Carla Harryman is known for her genre-disrupting experimental performances and writings. Her many books include Adorno’s Noise (Essay Press, 2008), W—/M— (Split/Level 2013), Baby (Adventures in Poetry, 2005), There Never Was a Rose Without a Thorn (City Lights, 1995); experimental novels such as Gardener of Stars (Atelos 2002) and The Words, after Carl Sandburg’s Rootabaga Stories and Jean-Paul Sartre (O Books, 1994); and the book-length poem Open Box (Belladonna, 2007). Critical writings include essays on innovative performance, gender, and postmodern literature. She co-edited Lust for Life: On the Writings of Kathy Acker (Verso, 2006) and is editor of a special issue on “non/narrative,” from The Journal of Narrative Theory (2011). Collaborations include The Grand Piano (Mode D, 2006-2010), an experiment in autobiography situated between 1975 and 1980 and authored by 10 writers identified with San Francisco language poetry; The Wide Road with Lyn Hejinian (Belladonna, 2011); and Open Box, a sound/music/text cd with Jon Raskin and the Jon Raskin Quartet (Tzadik 2012). Gardener of Stars, an Opera, for speaking voices, microelectronics, and prepared piano is her most recent collaboration with Raskin. In 2012 she presented Occupying Theodore W. Adorno’s Music and New Music, a closing keynote performance for speaking voice (Harryman) and prepared piano (Magda Mayas) at dOCUMENTA 13. An innovator of poets theater, her avant-garde theater and polyvocal performance works have been presented in San Francisco, Detroit, Chicago, New York, Montreal, Auckland, the United Kingdom, Austria, and Germany. Sue in Berlin, a collection of performance writing and poets theater plays is forthcoming in French and English volumes from the To series of the University of Rouen Press in 2017. During the academic year, she serves as Professor of English Language and Literature at Eastern Michigan University, where she currently coordinates EMU’s interdisciplinary creative writing program. She also serves on the MFA faculty of the Milton Avery School of the Arts at Bard College. She has received grants and awards from The Foundation for Contemporary Arts, Opera America: Next Stage, The Fund forPoetry, The Wallace Alexander Gerbode Foundation, and an NEA/New Langton Arts Consortium Playwright Commission.

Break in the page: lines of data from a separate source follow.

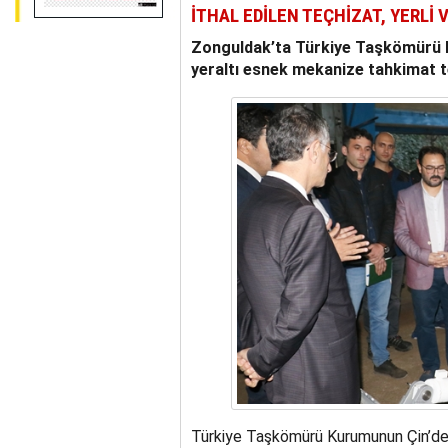
İTHAL EDİLEN TEÇHİZAT, YERLİ 
Zonguldak’ta Türkiye Taşkömürü K
yeraltı esnek mekanize tahkimat teçh
Türkiye Taşkömürü Kurumunun Çin’den 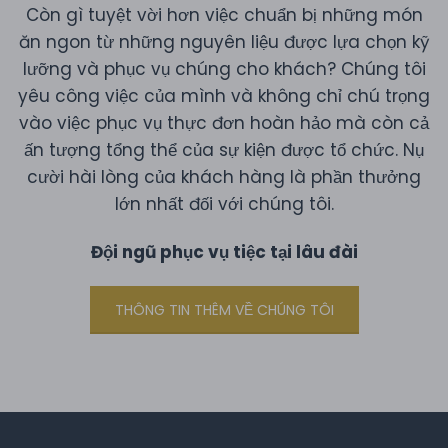
Còn gì tuyệt vời hơn việc chuẩn bị những món
ăn ngon từ những nguyên liệu được lựa chọn kỹ
lưỡng và phục vụ chúng cho khách? Chúng tôi
yêu công việc của mình và không chỉ chú trọng
vào việc phục vụ thực đơn hoàn hảo mà còn cả
ấn tượng tổng thể của sự kiện được tổ chức. Nụ
cười hài lòng của khách hàng là phần thưởng
lớn nhất đối với chúng tôi.
Đội ngũ phục vụ tiệc tại lâu đài
THÔNG TIN THÊM VỀ CHÚNG TÔI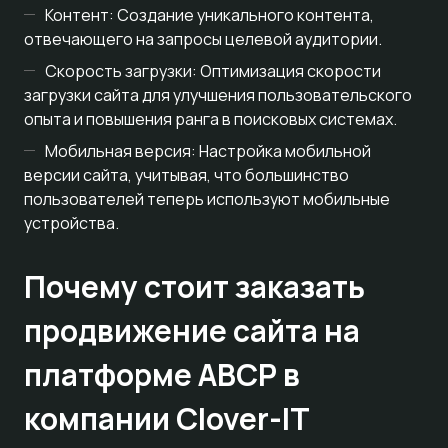
Контент: Создание уникального контента,
отвечающего на запросы целевой аудитории.
Скорость загрузки: Оптимизация скорости
загрузки сайта для улучшения пользовательского
опыта и повышения ранга в поисковых системах.
Мобильная версия: Настройка мобильной
версии сайта, учитывая, что большинство
пользователей теперь используют мобильные
устройства.
Почему стоит заказать
продвижение сайта на
платформе ABCP в
компании Clover-IT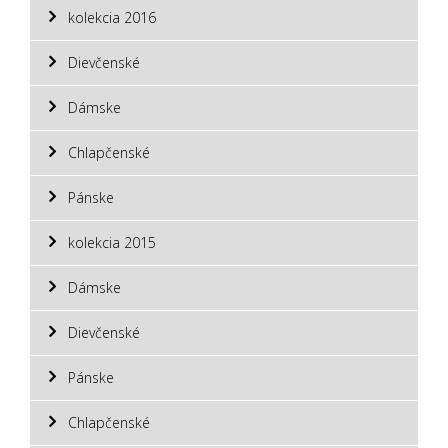
kolekcia 2016
Dievčenské
Dámske
Chlapčenské
Pánske
kolekcia 2015
Dámske
Dievčenské
Pánske
Chlapčenské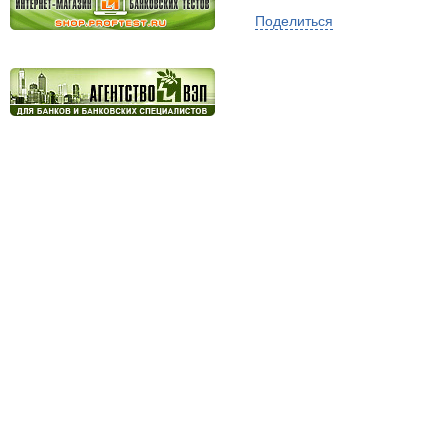
Поделиться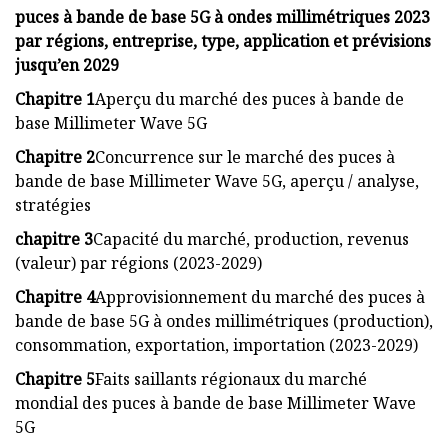
puces à bande de base 5G à ondes millimétriques 2023
par régions, entreprise, type, application et prévisions
jusqu’en 2029
Chapitre 1
Aperçu du marché des puces à bande de
base Millimeter Wave 5G
Chapitre 2
Concurrence sur le marché des puces à
bande de base Millimeter Wave 5G, aperçu / analyse,
stratégies
chapitre 3
Capacité du marché, production, revenus
(valeur) par régions (2023-2029)
Chapitre 4
Approvisionnement du marché des puces à
bande de base 5G à ondes millimétriques (production),
consommation, exportation, importation (2023-2029)
Chapitre 5
Faits saillants régionaux du marché
mondial des puces à bande de base Millimeter Wave
5G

Jon Raskin is a composer and multi-instrumental improviser. He has over thirty recordings with Rova Saxophone Quartet of which he is a founding member.http://www.jonraskin.com/rova/

His current CD’s include Let’s go Juke Box Suite (Not Two) with the Rova Saxophone Quartet , JR Quartet (Rastascan) with Liz Allbee, George Cremaschi and Gino Robair, Music One (Rastascan) an improvisation compendium for improvisers to play along with, Kaolithic Music recorded in a 587 Gallon Vase (Evander Music), and “Open Box,” a collaboration with poet Carla Harryman with music by Jon Raskin Quartet and performances by Roham Shikhaini, Aurora Josephson, and Carla Harryman.

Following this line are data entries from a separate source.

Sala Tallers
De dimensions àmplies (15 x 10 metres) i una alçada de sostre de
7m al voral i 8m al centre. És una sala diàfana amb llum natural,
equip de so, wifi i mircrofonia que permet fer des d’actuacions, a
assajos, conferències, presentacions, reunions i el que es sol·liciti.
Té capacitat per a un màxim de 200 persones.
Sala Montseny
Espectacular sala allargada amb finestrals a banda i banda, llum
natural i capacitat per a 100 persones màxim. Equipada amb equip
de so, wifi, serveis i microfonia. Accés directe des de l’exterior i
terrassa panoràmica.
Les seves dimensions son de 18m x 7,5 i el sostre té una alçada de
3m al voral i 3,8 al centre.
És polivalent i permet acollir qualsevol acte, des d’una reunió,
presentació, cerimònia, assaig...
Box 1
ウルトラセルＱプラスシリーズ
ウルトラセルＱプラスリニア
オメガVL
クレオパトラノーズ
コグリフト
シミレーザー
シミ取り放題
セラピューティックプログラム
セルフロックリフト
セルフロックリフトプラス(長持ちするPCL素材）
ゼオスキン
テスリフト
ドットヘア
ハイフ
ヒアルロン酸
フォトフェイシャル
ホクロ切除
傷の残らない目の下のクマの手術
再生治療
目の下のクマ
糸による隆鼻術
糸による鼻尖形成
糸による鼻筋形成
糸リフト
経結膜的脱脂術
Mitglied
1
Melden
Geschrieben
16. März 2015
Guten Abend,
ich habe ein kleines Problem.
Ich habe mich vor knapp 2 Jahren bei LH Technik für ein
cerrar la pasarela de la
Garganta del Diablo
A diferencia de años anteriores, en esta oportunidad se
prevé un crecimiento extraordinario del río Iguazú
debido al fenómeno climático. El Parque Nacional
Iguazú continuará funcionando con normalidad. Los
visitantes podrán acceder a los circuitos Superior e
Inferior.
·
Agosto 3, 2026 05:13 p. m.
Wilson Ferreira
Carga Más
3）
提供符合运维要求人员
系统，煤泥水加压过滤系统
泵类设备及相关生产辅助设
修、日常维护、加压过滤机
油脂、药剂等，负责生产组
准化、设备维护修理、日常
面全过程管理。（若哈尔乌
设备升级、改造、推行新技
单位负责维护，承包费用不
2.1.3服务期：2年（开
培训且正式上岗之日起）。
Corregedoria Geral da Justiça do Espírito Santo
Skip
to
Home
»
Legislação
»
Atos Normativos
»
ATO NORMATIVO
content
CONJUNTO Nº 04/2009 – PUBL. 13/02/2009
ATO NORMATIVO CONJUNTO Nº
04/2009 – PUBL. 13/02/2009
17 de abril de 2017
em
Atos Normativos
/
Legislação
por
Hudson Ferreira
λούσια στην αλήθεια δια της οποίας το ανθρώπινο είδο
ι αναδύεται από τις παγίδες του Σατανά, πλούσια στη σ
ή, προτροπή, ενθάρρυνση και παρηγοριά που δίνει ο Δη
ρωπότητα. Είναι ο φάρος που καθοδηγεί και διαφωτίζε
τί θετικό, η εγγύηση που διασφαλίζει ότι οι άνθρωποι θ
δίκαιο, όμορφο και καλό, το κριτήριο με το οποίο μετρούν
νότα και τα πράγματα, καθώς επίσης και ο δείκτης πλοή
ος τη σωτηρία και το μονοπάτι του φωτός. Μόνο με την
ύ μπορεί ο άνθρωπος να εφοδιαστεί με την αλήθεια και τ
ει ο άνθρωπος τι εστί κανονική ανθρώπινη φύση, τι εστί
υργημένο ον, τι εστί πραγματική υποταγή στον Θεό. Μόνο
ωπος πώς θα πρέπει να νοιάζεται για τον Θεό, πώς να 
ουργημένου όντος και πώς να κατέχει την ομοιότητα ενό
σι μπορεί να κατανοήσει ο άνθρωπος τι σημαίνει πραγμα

Other recording projects include: Anthony Braxton, Eight ( 3) Tristano Compositions For Warne Marsh and The Bass & the Bird Pond with Tim Berne, Wavelength Infinity- A Sun Ra Tribute, Between Spaces with Phillip Gelb, Dana Reason & Pauline Oliveros, Terry Riley’s In C 25th Anniversary, and solo work on the Art Ship Series.

He has received numerous grants and commissions including: NEA composer grant for Poison Hotel, a theater production by Soon 3 (1988); Reader’s Digest/Meet the Composer (1992 & 2000); Berkeley Symphony commission (1995) and Headland Center for the Arts Residency 2009.

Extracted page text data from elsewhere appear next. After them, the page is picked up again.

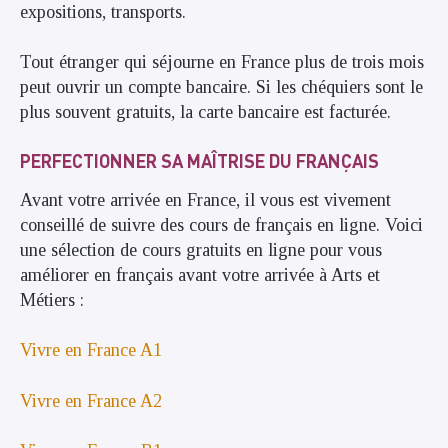
expositions, transports.
Tout étranger qui séjourne en France plus de trois mois
peut ouvrir un compte bancaire. Si les chéquiers sont le
plus souvent gratuits, la carte bancaire est facturée.
PERFECTIONNER SA MAÎTRISE DU FRANÇAIS
Avant votre arrivée en France, il vous est vivement
conseillé de suivre des cours de français en ligne. Voici
une sélection de cours gratuits en ligne pour vous
améliorer en français avant votre arrivée à Arts et
Métiers :
Vivre en France A1
Vivre en France A2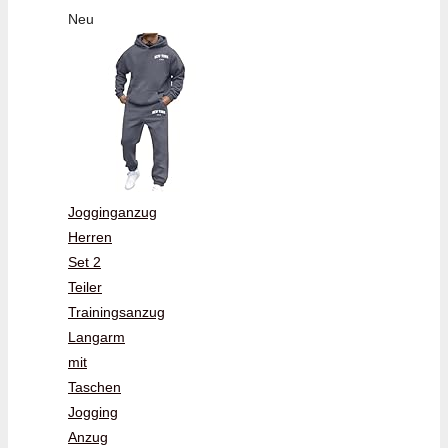
Neu
Jogginganzug
Herren
Set 2
Teiler
Trainingsanzug
Langarm
mit
Taschen
Jogging
Anzug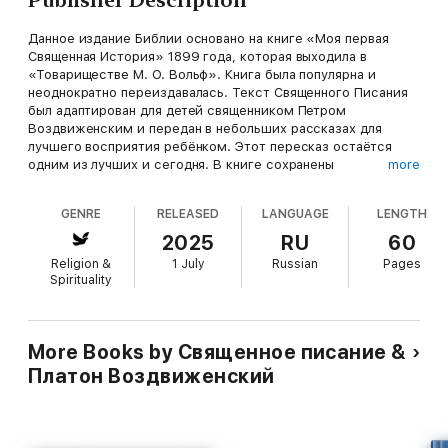
Данное издание Библии основано на книге «Моя первая
Священная История» 1899 года, которая выходила в
«Товариществе М. О. Вольф». Книга была популярна и
неоднократно переиздавалась. Текст Священного Писания
был адаптирован для детей священником Петром
Воздвиженским и передан в небольших рассказах для
лучшего восприятия ребёнком. Этот пересказ остаётся
одним из лучших и сегодня. В книге сохранены
more
иллюстрации оригинального издания.
GENRE
RELEASED
LANGUAGE
LENGTH
Для среднего школьного возраста.
2025
RU
60
В формате PDF A4 сохранён издательский дизайн.
Religion &
1 July
Russian
Pages
Spirituality
More Books by Священное писание &
Платон Воздвиженский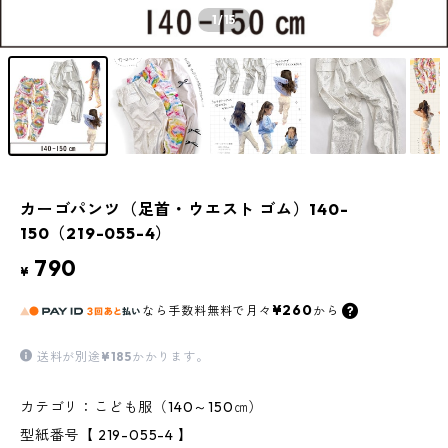
1
/15
カーゴパンツ（足首・ウエスト ゴム）140-
150（219-055-4）
790
¥
¥260
なら
手数料無料で
月々
から
送料が別途
¥185
かかります。
カテゴリ：こども服（140～150㎝）
型紙番号【 219-055-4 】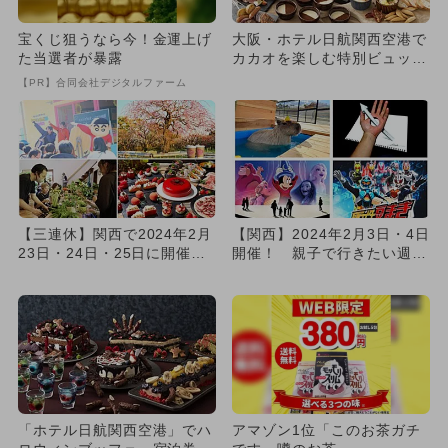
宝くじ狙うなら今！金運上げ
大阪・ホテル日航関西空港で
た当選者が暴露
カカオを楽しむ特別ビュッフ
ェ 30種以上のメニューを
【PR】合同会社デジタルファーム
堪...
【三連休】関西で2024年2月
【関西】2024年2月3日・4日
23日・24日・25日に開催！
開催！ 親子で行きたい週末
親子で行きたいイベ...
イベントを厳選
「ホテル日航関西空港」でハ
アマゾン1位「このお茶ガチ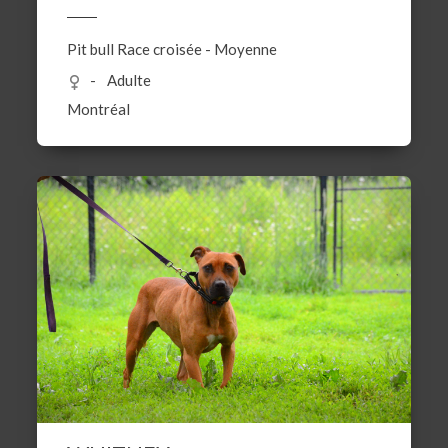
Pit bull
Race croisée
-
Moyenne
Adulte
Montréal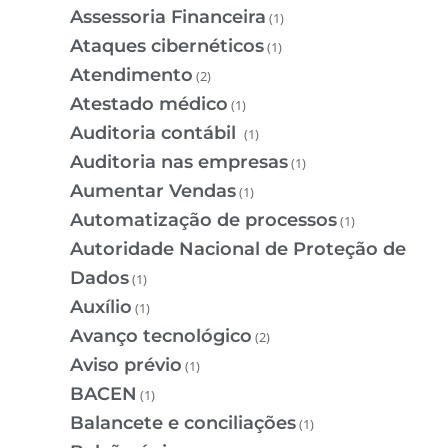
Assessoria Financeira
(1)
Ataques cibernéticos
(1)
Atendimento
(2)
Atestado médico
(1)
Auditoria contábil
(1)
Auditoria nas empresas
(1)
Aumentar Vendas
(1)
Automatização de processos
(1)
Autoridade Nacional de Proteção de
Dados
(1)
Auxílio
(1)
Avanço tecnológico
(2)
Aviso prévio
(1)
BACEN
(1)
Balancete e conciliações
(1)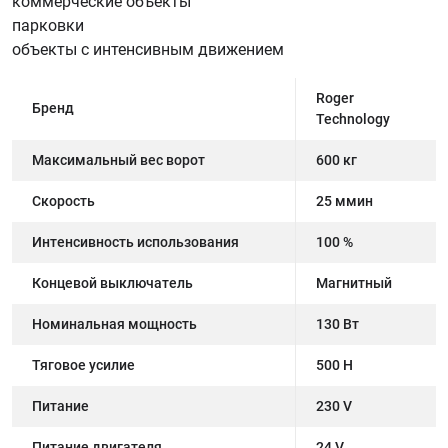
коммерческие объекты
парковки
объекты с интенсивным движением
Roger
Бренд
Technology
Максимальный вес ворот
600 кг
Скорость
25 ммин
Интенсивность использования
100 %
Концевой выключатель
Магнитный
Номинальная мощность
130 Вт
Тяговое усилие
500 Н
Питание
230 V
Питание двигателя
24 V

Julia Klein’s work has been exhibited in solo and two-person exhibitions in Brooklyn, Chicago, Detroit, Milwaukee, New York City, Philadelphia, and Hammond, Indiana. She has also participated in a number of artist residencies. She received a BFA from the University of Michigan and an MFA in Sculpture from the Bard College Milton Avery Graduate School of the Arts. Since 2009, Klein has run Soberscove Press, which produces art-related materials that fill a gap in the literature or are difficult to access, as well as artists’ books.